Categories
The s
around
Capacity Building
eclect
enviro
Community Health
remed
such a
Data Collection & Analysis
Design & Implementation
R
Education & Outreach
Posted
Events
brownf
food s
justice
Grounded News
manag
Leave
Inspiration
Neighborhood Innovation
________
REQUIRED ACTION: Please output exactly the lines from the one containing "Capacity Building" through the end of the records, both included.

ANSWER TO THIS EXERCISE:
Capacity Building
eclect
enviro
Community Health
remed
such a
Data Collection & Analysis
Design & Implementation
R
Education & Outreach
Posted
Events
brownf
food s
justice
Grounded News
manag
Leave
Inspiration
Neighborhood Innovation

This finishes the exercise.